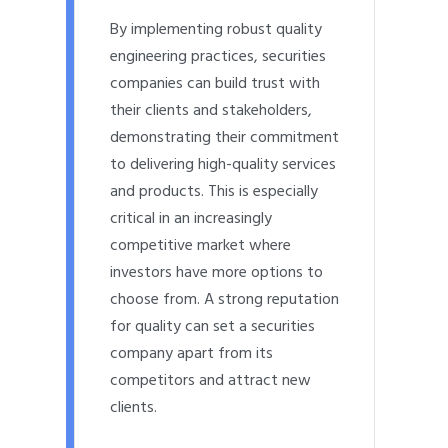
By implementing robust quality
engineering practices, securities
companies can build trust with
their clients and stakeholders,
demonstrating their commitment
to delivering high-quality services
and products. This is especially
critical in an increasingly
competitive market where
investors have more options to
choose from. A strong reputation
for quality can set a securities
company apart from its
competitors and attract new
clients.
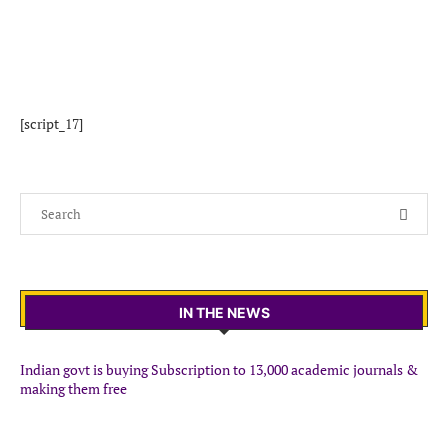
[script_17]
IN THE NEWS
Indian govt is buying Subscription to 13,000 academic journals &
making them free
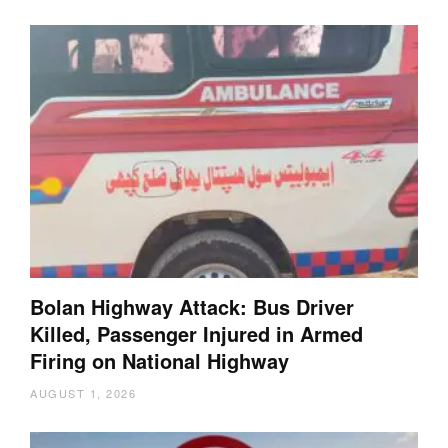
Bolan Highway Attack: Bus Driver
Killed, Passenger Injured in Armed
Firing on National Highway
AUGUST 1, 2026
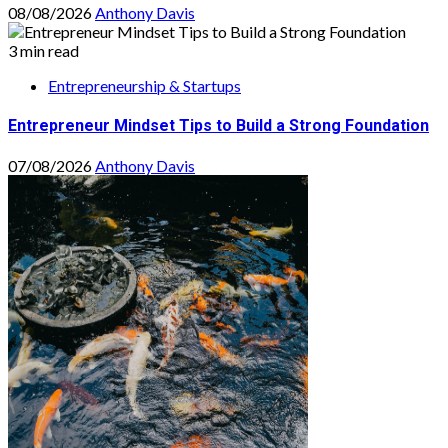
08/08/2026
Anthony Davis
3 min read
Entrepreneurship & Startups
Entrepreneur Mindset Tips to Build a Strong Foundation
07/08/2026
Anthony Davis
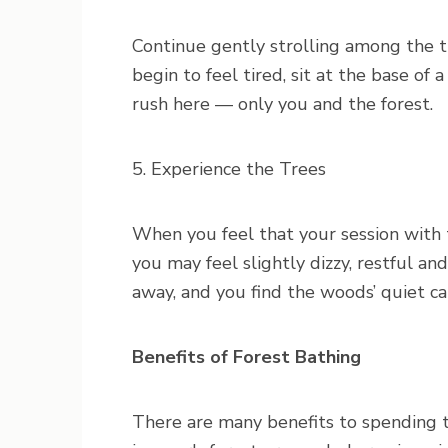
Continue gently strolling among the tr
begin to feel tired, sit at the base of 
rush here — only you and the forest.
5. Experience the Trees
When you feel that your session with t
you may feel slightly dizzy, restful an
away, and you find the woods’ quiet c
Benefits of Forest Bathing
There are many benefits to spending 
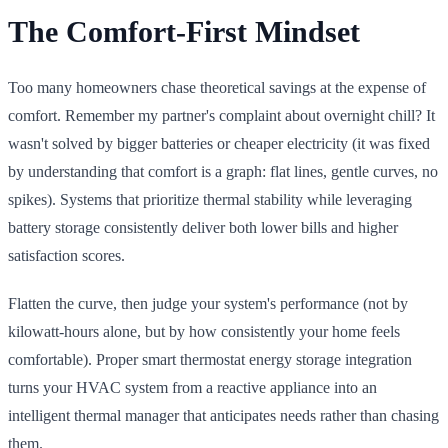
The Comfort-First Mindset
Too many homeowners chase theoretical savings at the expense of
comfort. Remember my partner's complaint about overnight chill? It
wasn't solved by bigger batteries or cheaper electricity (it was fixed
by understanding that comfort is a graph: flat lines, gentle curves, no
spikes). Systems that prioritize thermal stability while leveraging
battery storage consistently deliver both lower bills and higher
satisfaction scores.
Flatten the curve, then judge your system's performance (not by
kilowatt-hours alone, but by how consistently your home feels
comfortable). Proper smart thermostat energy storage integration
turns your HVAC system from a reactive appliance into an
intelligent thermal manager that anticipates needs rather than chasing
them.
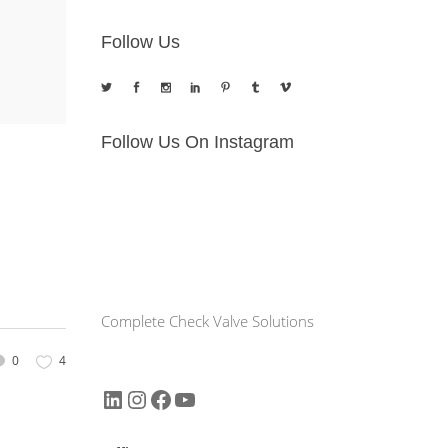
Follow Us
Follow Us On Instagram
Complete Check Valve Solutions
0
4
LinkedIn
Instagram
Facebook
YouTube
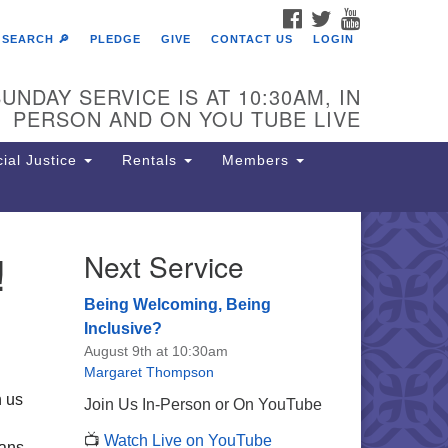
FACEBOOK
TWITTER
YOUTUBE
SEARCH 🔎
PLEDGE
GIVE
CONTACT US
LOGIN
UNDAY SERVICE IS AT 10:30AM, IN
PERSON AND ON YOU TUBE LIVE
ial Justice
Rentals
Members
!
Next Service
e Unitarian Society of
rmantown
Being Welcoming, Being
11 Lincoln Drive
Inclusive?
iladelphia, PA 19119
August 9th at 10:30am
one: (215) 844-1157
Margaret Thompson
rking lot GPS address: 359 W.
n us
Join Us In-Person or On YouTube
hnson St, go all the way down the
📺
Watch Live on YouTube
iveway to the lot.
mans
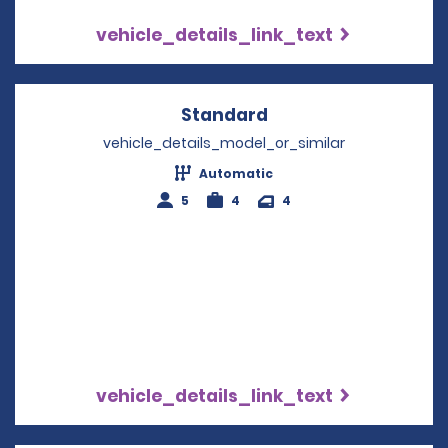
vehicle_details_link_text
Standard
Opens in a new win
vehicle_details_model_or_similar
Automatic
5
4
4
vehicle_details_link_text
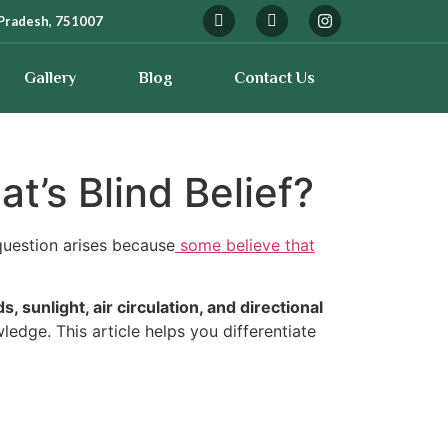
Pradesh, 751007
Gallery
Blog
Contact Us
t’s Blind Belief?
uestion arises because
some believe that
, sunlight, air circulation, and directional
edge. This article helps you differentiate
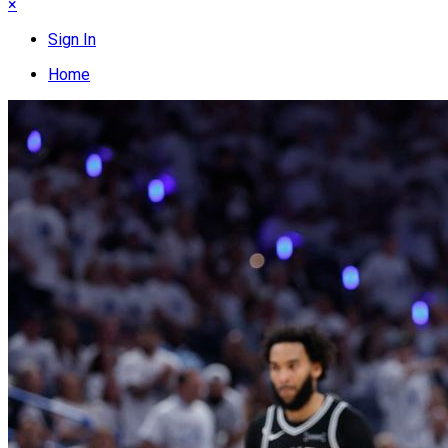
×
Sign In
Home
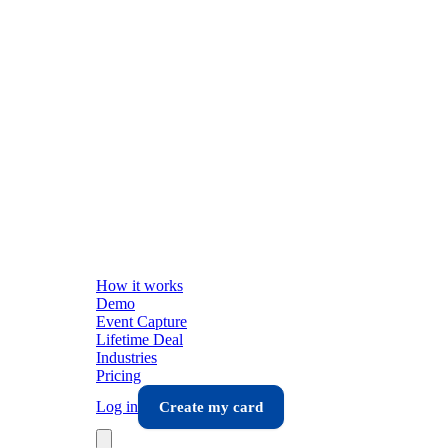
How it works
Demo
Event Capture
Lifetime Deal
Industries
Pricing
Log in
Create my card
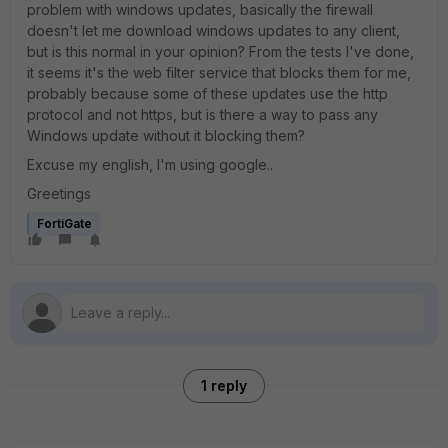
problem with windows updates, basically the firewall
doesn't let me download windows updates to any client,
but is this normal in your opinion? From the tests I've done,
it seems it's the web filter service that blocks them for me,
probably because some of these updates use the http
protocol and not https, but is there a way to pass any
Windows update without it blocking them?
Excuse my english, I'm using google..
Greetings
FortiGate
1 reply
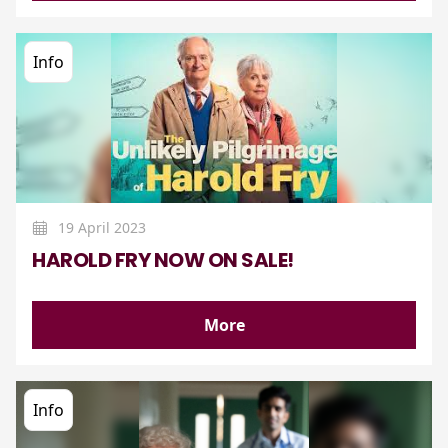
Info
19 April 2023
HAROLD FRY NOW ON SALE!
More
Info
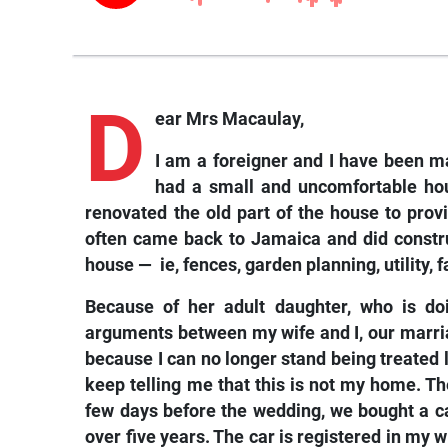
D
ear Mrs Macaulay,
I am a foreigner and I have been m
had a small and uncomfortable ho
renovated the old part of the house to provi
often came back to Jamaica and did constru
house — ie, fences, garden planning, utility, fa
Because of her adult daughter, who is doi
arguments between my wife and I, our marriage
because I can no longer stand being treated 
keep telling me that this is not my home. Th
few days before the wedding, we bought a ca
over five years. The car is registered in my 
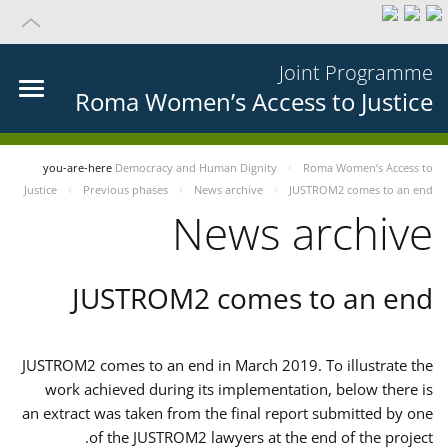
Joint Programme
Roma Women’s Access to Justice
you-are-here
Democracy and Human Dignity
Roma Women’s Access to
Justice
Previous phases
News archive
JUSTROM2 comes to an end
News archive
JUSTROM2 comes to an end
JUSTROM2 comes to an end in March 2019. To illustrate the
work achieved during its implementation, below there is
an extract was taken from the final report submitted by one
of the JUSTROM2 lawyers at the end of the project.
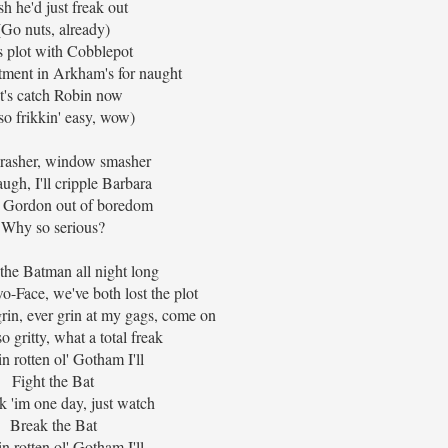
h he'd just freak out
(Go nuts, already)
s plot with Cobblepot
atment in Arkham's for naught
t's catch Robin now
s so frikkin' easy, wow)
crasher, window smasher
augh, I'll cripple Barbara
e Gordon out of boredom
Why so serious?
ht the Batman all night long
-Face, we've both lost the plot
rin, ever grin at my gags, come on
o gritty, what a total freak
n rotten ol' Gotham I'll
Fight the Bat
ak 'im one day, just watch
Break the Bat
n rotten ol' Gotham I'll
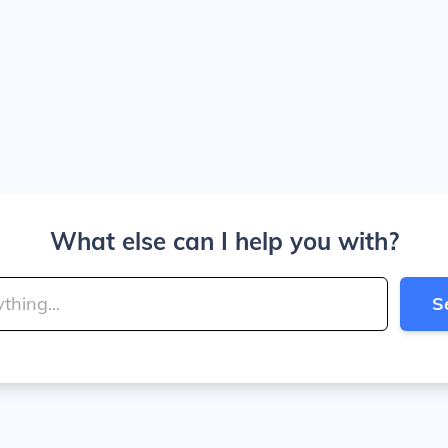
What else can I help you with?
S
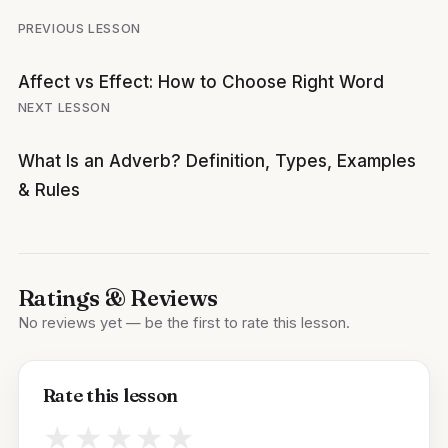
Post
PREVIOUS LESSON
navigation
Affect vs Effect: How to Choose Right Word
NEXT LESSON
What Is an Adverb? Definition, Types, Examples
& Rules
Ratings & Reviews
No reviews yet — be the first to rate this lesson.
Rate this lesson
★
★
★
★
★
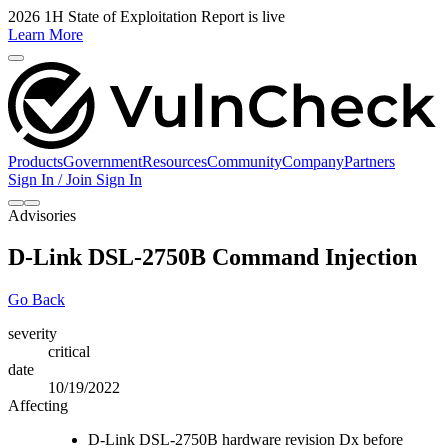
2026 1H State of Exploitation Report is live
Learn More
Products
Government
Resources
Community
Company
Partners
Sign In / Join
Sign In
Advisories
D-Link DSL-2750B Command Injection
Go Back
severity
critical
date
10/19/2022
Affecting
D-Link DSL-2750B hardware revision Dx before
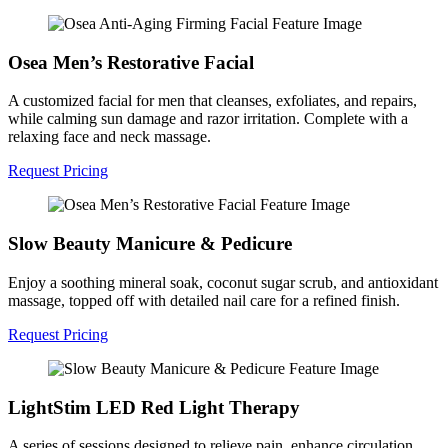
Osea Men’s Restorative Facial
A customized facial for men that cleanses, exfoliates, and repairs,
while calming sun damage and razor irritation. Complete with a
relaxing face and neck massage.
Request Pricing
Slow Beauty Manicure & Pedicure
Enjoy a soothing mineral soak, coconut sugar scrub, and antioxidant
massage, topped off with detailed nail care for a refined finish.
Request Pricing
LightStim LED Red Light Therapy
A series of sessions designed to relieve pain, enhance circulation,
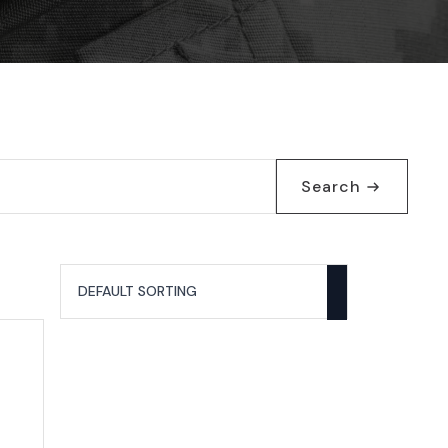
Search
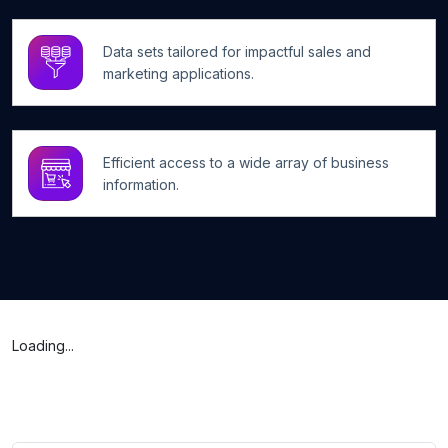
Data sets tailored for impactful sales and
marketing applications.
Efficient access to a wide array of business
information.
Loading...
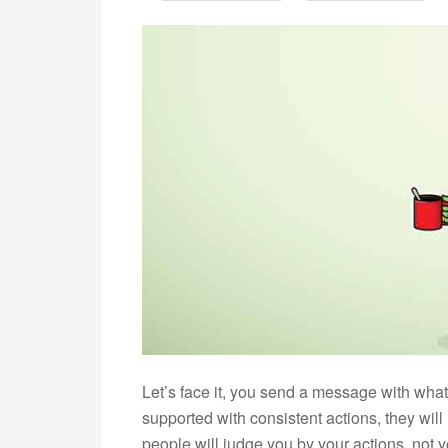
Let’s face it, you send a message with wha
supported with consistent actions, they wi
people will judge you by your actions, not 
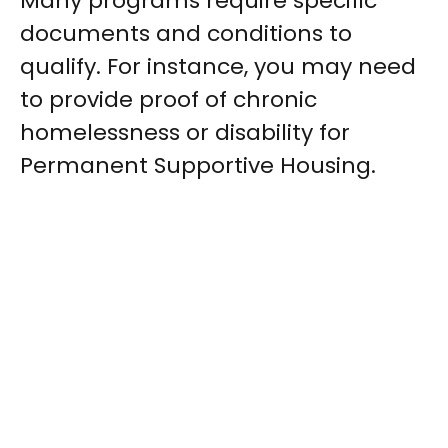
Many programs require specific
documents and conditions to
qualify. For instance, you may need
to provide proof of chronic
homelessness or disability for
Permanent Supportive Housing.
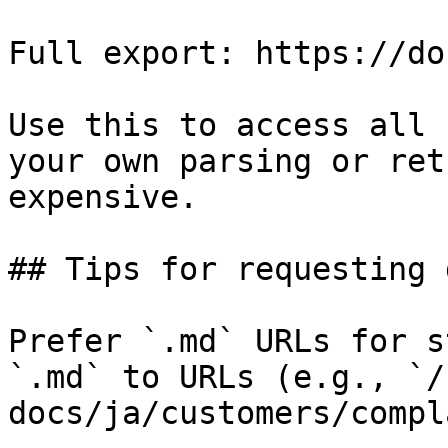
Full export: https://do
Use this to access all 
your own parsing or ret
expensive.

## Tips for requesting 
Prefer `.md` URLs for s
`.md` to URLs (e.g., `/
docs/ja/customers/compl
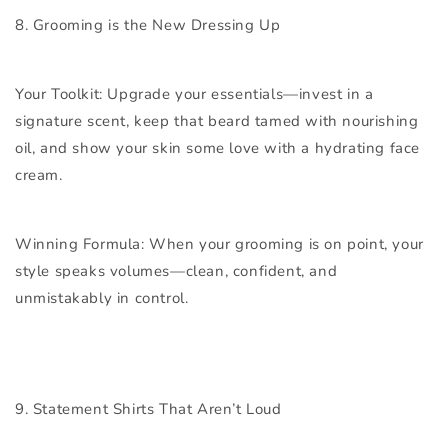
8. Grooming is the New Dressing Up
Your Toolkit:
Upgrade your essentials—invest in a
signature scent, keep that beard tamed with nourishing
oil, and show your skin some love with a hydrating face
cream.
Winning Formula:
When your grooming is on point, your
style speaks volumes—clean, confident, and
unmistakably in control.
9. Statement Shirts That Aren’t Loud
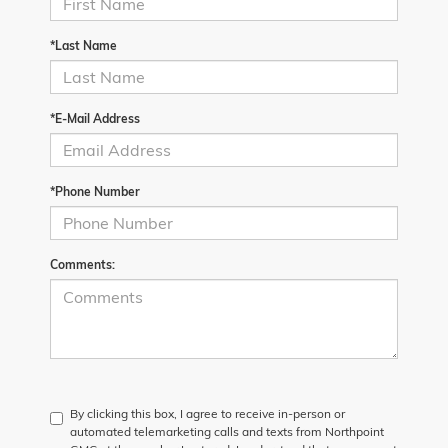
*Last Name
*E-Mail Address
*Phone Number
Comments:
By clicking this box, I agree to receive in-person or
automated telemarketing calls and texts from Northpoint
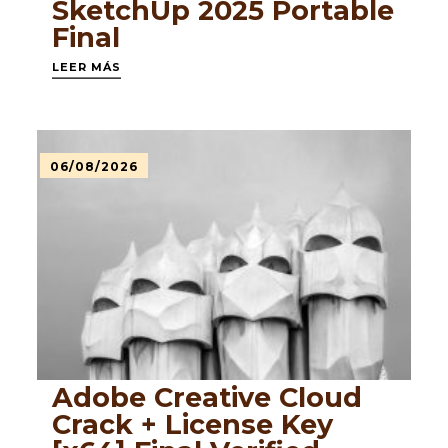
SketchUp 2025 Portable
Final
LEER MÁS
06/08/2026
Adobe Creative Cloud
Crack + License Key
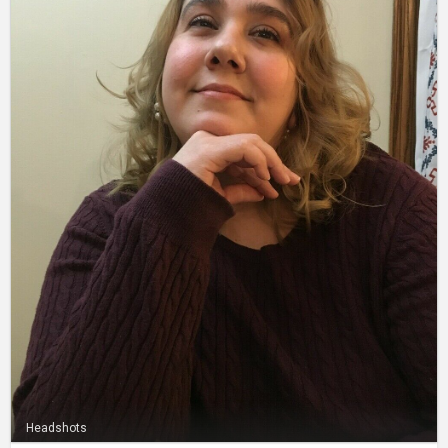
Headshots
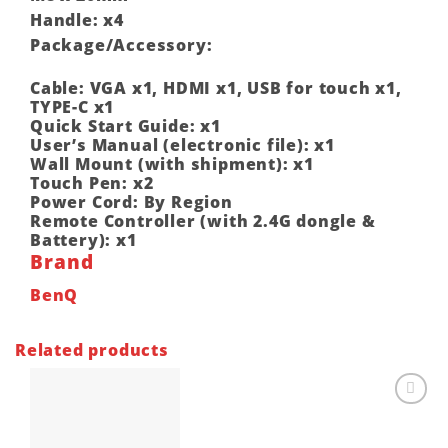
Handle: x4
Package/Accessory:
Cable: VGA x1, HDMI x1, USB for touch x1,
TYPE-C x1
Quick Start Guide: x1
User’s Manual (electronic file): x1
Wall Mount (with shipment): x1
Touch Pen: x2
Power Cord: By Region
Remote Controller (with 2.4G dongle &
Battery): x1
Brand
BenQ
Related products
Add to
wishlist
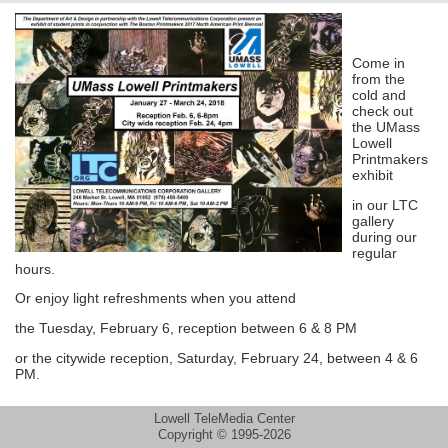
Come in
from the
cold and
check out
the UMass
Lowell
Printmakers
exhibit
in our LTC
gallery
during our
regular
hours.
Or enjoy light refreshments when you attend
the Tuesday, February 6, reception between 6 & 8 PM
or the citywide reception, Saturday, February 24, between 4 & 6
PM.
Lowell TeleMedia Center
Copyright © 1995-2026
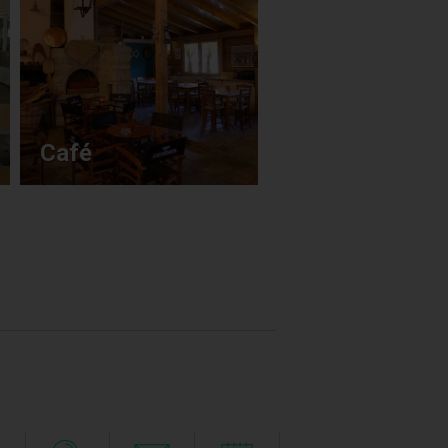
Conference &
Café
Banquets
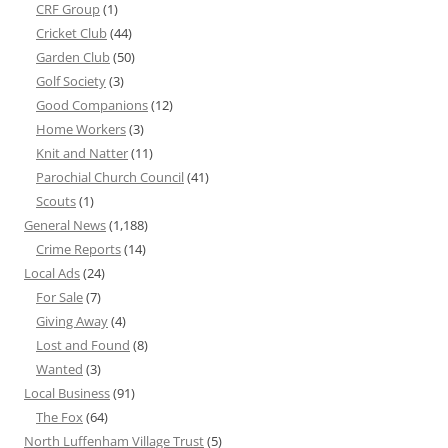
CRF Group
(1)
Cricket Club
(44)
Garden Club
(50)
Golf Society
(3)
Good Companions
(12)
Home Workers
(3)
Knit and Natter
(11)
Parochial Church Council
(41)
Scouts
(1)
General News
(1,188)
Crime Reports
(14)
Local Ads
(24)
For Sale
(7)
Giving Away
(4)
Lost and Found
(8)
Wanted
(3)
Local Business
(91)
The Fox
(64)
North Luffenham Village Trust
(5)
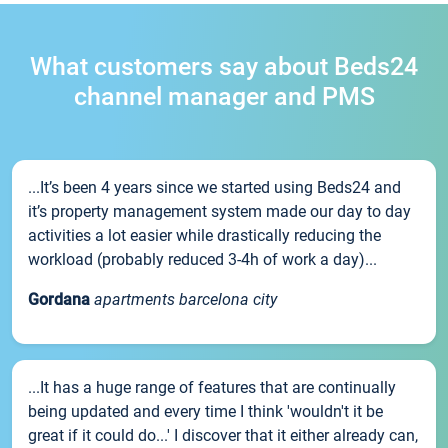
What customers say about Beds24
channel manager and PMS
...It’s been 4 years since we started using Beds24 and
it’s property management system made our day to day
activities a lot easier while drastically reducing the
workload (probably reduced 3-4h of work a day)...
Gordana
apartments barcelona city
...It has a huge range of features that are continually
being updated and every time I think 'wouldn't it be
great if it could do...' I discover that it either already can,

########

* _TASK REQUIREMENTS_: Working from the entries above, reproduce exactly and only the lines beginning with the line that has "h he'd just freak out" and ending with the line that has "## Tips for requesting"; omit all pictures.

* _OUTPUT_:
h he'd just freak out
(Go nuts, already)
s plot with Cobblepot
atment in Arkham's for naught
t's catch Robin now
s so frikkin' easy, wow)
crasher, window smasher
augh, I'll cripple Barbara
e Gordon out of boredom
Why so serious?
ht the Batman all night long
-Face, we've both lost the plot
rin, ever grin at my gags, come on
o gritty, what a total freak
n rotten ol' Gotham I'll
Fight the Bat
ak 'im one day, just watch
Break the Bat
n rotten ol' Gotham I'll
What else can I help you with?
S
Post
PREVIOUS LESSON
navigation
Affect vs Effect: How to Choose Right Word
NEXT LESSON
What Is an Adverb? Definition, Types, Examples
& Rules
Ratings & Reviews
No reviews yet — be the first to rate this lesson.
Rate this lesson
★
★
★
★
★
2026 1H State of Exploitation Report is live
Learn More
Products
Government
Resources
Community
Company
Partners
Sign In / Join
Sign In
Advisories
D-Link DSL-2750B Command Injection
Go Back
severity
critical
date
10/19/2022
Affecting
D-Link DSL-2750B hardware revision Dx before
Osea Men’s Restorative Facial
A customized facial for men that cleanses, exfoliates, and repairs,
while calming sun damage and razor irritation. Complete with a
relaxing face and neck massage.
Request Pricing
Slow Beauty Manicure & Pedicure
Enjoy a soothing mineral soak, coconut sugar scrub, and antioxidant
massage, topped off with detailed nail care for a refined finish.
Request Pricing
LightStim LED Red Light Therapy
A series of sessions designed to relieve pain, enhance circulation,
Search
Data sets tailored for impactful sales and
marketing applications.
Efficient access to a wide array of business
information.
Loading...
Let’s face it, you send a message with wha
supported with consistent actions, they wi
people will judge you by your actions, not 
Many programs require specific
documents and conditions to
qualify. For instance, you may need
to provide proof of chronic
homelessness or disability for
Permanent Supportive Housing.
Full export: https://do
Use this to access all 
your own parsing or ret
expensive.

## Tips for requesting 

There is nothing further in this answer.